ADOLESCENT HIV TESTING, COUNSELLING AND CARE
Implementation guidance for health providers and planners

Introduction

Adolescents embody every community's hopes for the future. Adolescence is a time of vibrancy, exploration and self-discovery; it is also a time of rapid and sometimes confusing physical, psychological and emotional changes. Many adolescents take risks as they try to fit in with peers, emulate role models and develop more autonomy. For these reasons, adolescents are vulnerable to human immunodeficiency virus (HIV). This is particularly true for adolescents who live in settings with a generalized HIV epidemic – especially females in sub-Saharan Africa who, due to entrenched gender norms, face a higher risk of infection than males of the same age.
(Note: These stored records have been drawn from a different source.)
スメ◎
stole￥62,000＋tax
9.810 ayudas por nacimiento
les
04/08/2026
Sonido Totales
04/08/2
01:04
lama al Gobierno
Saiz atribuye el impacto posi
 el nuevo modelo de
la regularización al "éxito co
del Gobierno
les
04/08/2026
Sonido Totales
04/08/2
Adolescents who are members of key populations are also at higher risk for HIV acquisition or transmission through sexual transmission and injecting drug use.

From guidance to action

This new interactive tool is designed as a companion to the 2013 guidance issued by WHO with the Global Network of People Living with HIV (GNP+), the United Nations Educational, Scientific and Cultural Organization (UNESCO), the United Nations Population Fund (UNFPA) and the United Nations Children's Fund (UNICEF): HIV and adolescents: guidance for testing and counselling and care for adolescents living with HIV. It is based on the technical content of that publication and supports health providers, health planners and community-based organizations that are currently providing, or planning to provide, comprehensive care for adolescents.
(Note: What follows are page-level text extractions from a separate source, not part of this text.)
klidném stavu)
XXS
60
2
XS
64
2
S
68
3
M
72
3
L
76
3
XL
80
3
The tool illustrates, animates and amplifies the recommendations and key messages of the formal guidelines with practical guidance and engaging, multi-format resources for reaching adolescents and providing more appropriate, appealing and effective HIV testing and counselling, treatment and care services specifically for them. The tool also covers operational considerations that must be addressed for effective implementation of the recommendations. It presents concrete, practice examples of service delivery approaches that have been successful and practical tools that have been useful for some programmes, and that can be replicated or adapted to suit specific settings. It also presents the perspectives of adolescents living with HIV, health providers and planners.